My wife and I use almond milk for a few reasons; we can't drink dairy (I can't
digest milk fats, she's lactose intolerant), soy milk is highly processed and
the rapid growth in soy products is already a source of environmental concern,
and rice milk is vile. So we get rice milk. We use less than a cup a day on
average, and there are entire weeks we use less than a cup, rather than
'drowning our cereal' as the author points out many people do.

And then there's this gem at the bottom:

 _As for me, when I want something delicious to moisten my granola or add
substance to a smoothie, I go for organic kefir, a fermented milk product that
's packed with protein, calcium, and beneficial microbes.
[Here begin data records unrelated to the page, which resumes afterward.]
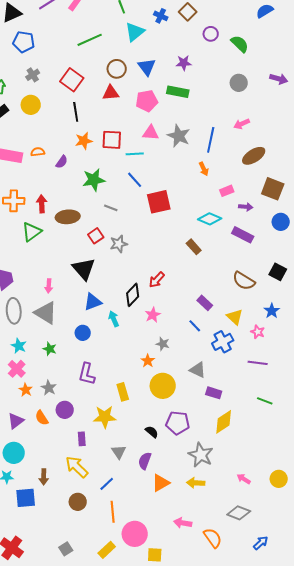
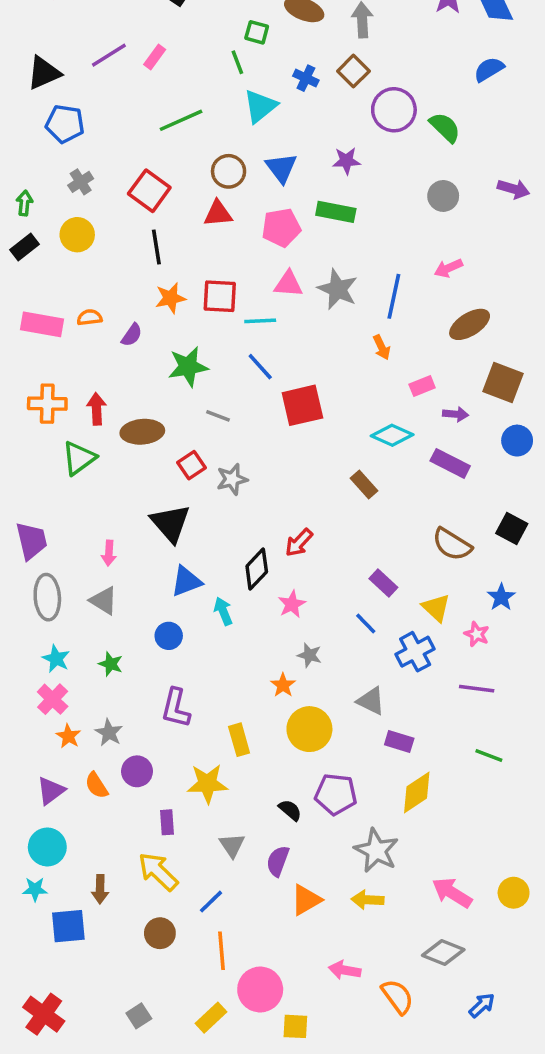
purple circle: (211, 34) -> (394, 110), size x1.6
gray triangle: (46, 313) -> (104, 601), size x0.7
pink arrow: (244, 479) -> (452, 893), size x1.6

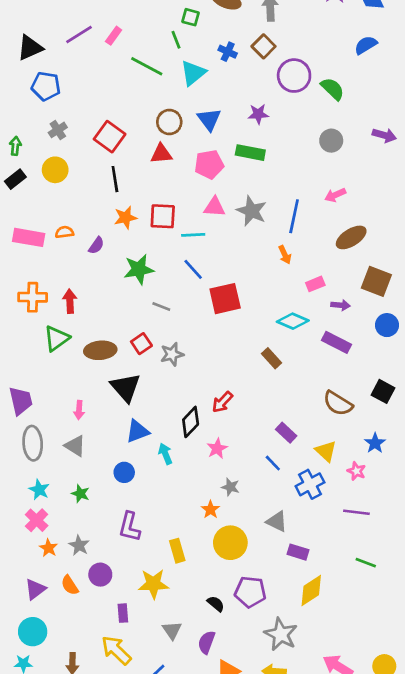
green line: (181, 120) -> (147, 66), moved, turned 52
brown ellipse: (142, 432) -> (100, 350), moved

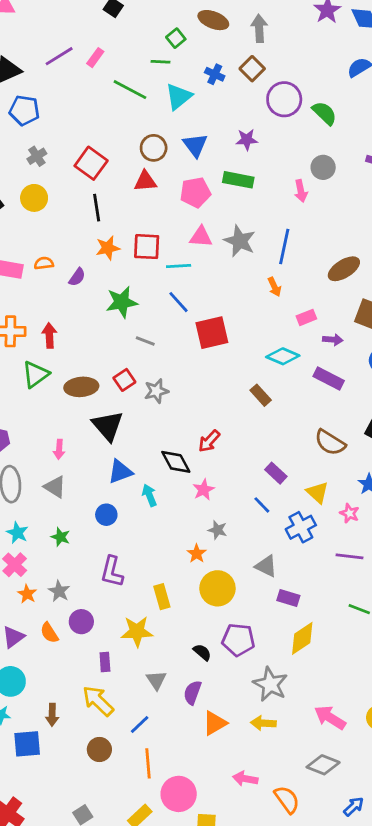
green square: (191, 17) -> (176, 38), turned 36
green line: (176, 40) -> (161, 62), turned -66
pink arrow: (335, 195) -> (301, 191), moved, turned -78
black diamond: (191, 422) -> (176, 462), turned -72

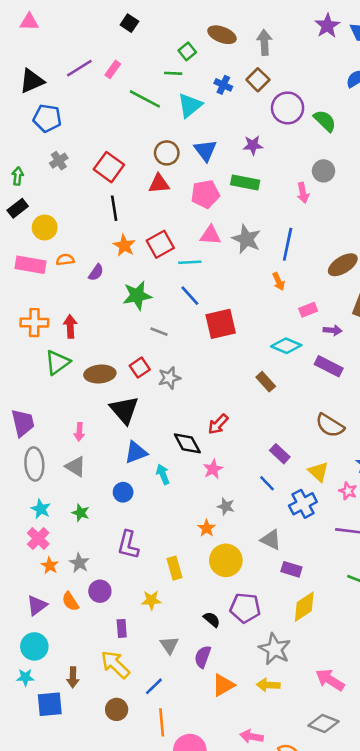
yellow circle: (34, 198) -> (45, 227), moved
red square: (147, 247) -> (160, 244), turned -32
orange star: (108, 248) -> (124, 245), turned -30
yellow star: (137, 631) -> (151, 600), size x0.7

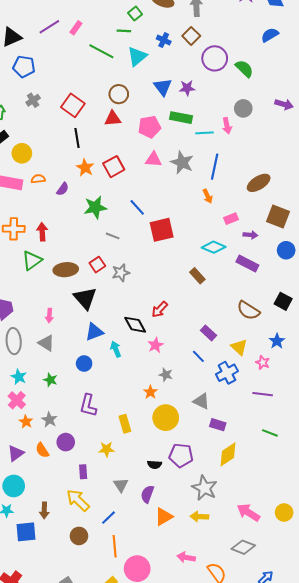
blue triangle: (205, 150) -> (163, 87), moved
cyan line: (190, 262) -> (204, 133), moved
black semicircle: (212, 619) -> (154, 465), turned 144

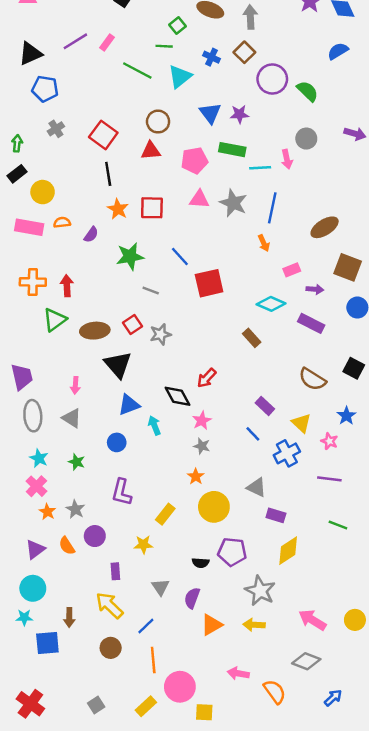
red square: (114, 167) -> (152, 208), turned 30
gray star: (166, 375) -> (202, 446), moved
yellow rectangle: (125, 424) -> (165, 514), turned 54

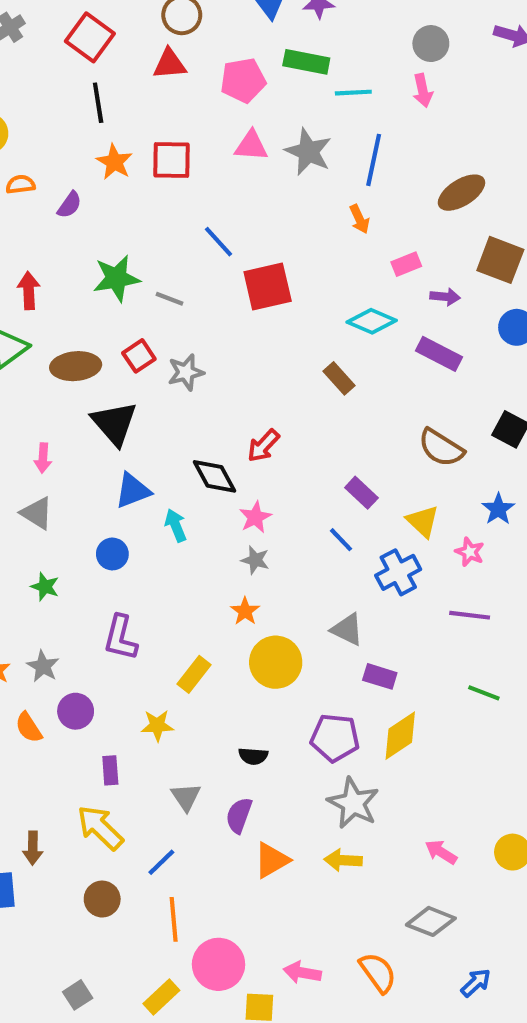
pink arrow: (287, 159) -> (423, 91), moved
green star: (130, 256) -> (116, 278), moved
purple pentagon: (232, 552) -> (335, 738), moved
pink arrow: (312, 620) -> (441, 852), size x0.7
pink arrow: (238, 673) -> (302, 973), moved

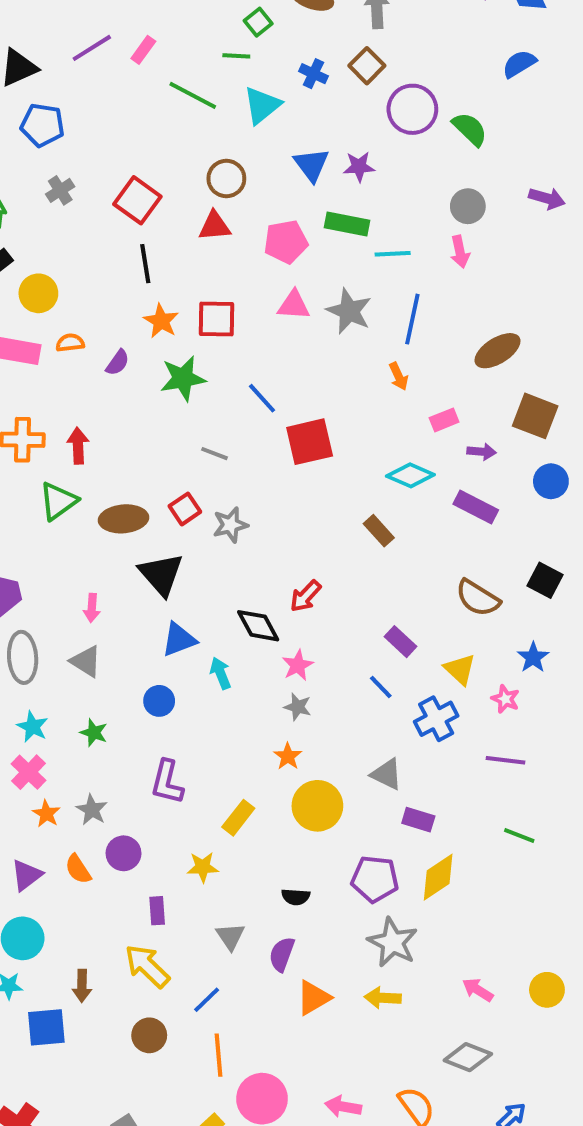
green star: (116, 278) -> (183, 378), moved

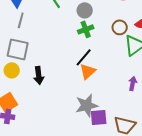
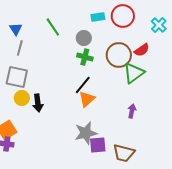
brown circle: (120, 27) -> (119, 55), size x1.6
green cross: (86, 29) -> (85, 57), turned 35
yellow circle: (12, 70) -> (22, 98), moved

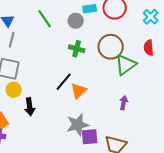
gray circle: (84, 38) -> (76, 21), moved
red semicircle: (142, 50) -> (149, 48), moved, turned 119
black line: (83, 85) -> (64, 82), moved
black arrow: (38, 103) -> (30, 107), moved

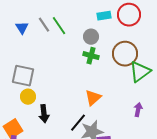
gray circle: (76, 21) -> (91, 37), moved
gray line: (12, 40) -> (44, 25), moved, turned -49
black line: (64, 82) -> (78, 123), moved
Added bonus:
According to the label, it's lactose-free—apparently, the kefir microbes
transform the lactose during the fermentation process._

This is the most hipster paragraph I've read in months. Personally, I can't
wait until three years from now when someone is writing an article on Mother
Jones about how 'organic' kefir is actually awful for you and the planet and
you should be drinking this other thing instead'. For example, they could
start with how terrible the dairy industry is, like the author outlines in his
fourth paragraph.

Like another commenter posted, if there's something you like, there's someone
out there just waiting for an opportunity to lecture you on it.

------
brickmort
Ever since I tried almond milk, I've never gone back. I was never a big fan of
dairy milk in the first place, but almond milk makes cereal and anything else
milk-based so much more pleasant. it never has the tendency of tasting or
smelling 'off' like cow milk, and many manufacturers add about 50% more
calcium than a glass of regular milk. What's not to like?

as for the price markup, if it means that I'm not gonna have to buy almonds,
grind them up and do all the filtering myself, then that's fine, I think it's
worth it.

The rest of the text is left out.